To start, let's assume we have some helper functions. I'll list the type signatures without getting bogged down in the definitions. We need to convert back and forth between an Observation (which is a Location) and its index within our Q-table (a Word).

locationToIndex :: Location -> Grid -> Word

indexToLocation :: Word -> Grid -> Location

We also need a maxScore function. This will take a location/observation index (so a Word) as well as the Q-table, and produce the maximum score we get from that observation, considering all the possible moves.

maxScore ::
  Word -> A.Array (Word, Word) Double -> (Double, (Word, Word))

Now when it comes to selecting an action, we have two main branches. We have to start by "rolling the dice" and determining if this will be a random/exploratory move, or a "brain" move with our Q-table.

chooseActionQTable :: MazeLearnerM Direction
chooseActionQTable = do
  lnSt <- getLearningState
  let (exploreRoll, gen') = randomR (0.0, 1.0) (randomGenerator lnSt)
  if exploreRoll < explorationR lnSt
    then ... -- Explore randomly
    else ... -- Use our Q-table

The random move is a matter of taking a second roll over our 5 action possibilities, updating the learning state with the new generator, and then returning the enum corresponding to the selected number.

chooseActionQTable :: MazeLearnerM Direction
chooseActionQTable = do
  lnSt <- getLearningState
  let (exploreRoll, gen') = randomR (0.0, 1.0) (randomGenerator lnSt)
  if exploreRoll < explorationR lnSt
    then do
      let (actionRoll, gen'') = randomR (0, 4) gen'
      putLearningState $ lnSt { randomGenerator = gen'' }
      return (toEnum actionRoll)
    else ...

Now to use our Q-table, we retrieve our environment, convert our location into an index, get the max score for that index, and again convert that to an enum (replacing the random generator again).

chooseActionQTable :: MazeLearnerM Direction
chooseActionQTable = do
  lnSt <- getLearningState
  let (exploreRoll, gen') = randomR (0.0, 1.0) (randomGenerator lnSt)
  if exploreRoll < explorationR lnSt
    then ...
    else do
      env <- liftEnv get
      let obsIndex = locationToIndex (playerLoc env) (gameGrid env)
      let maxIndex = snd $ snd $ maxScore obsIndex (qTable lnSt)
      putLearningState $ lnSt { randomGenerator = gen' }
      return (toEnum (fromIntegral maxIndex))

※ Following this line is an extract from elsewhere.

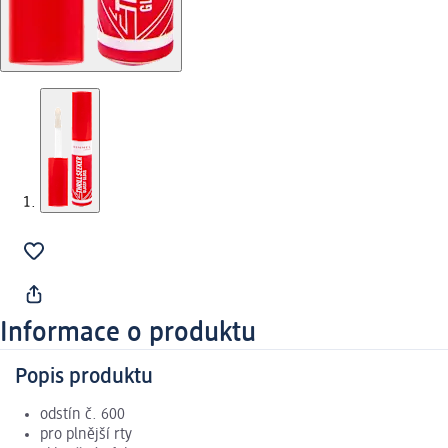
Informace o produktu
Popis produktu
odstín č. 600
pro plnější rty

To improve this, we could use the set of possible action from our underlying state, rather than hardcoding [0..4].

The Learn Function

Most of the logic for our learning function is straightforward. We retrieve our learning state and the game grid. We determine indices for the input observations and action so we can index into our Q-table.

learnQTable ::
  Location -> Direction -> Location -> Reward -> MazeLearnerM ()
learnQTable loc1 direction loc2 (Reward reward) = do
  lnSt <- getLearningState
  let q = qTable lnSt
  grid <- gameGrid <$> liftEnv get
  let actionIndex = fromIntegral . fromEnum $ direction
      observationIndex1 = locationToIndex loc1 grid
      observationIndex2 = locationToIndex loc2 grid
      ...

For our next steps. First, we get the prediction score value from the Q-table. Then we determine the "target" score value. This is based on the actual reward we got and the best score we can get from our new location. This second piece allows us to "propagate" rewards from the end to more intermediate stages.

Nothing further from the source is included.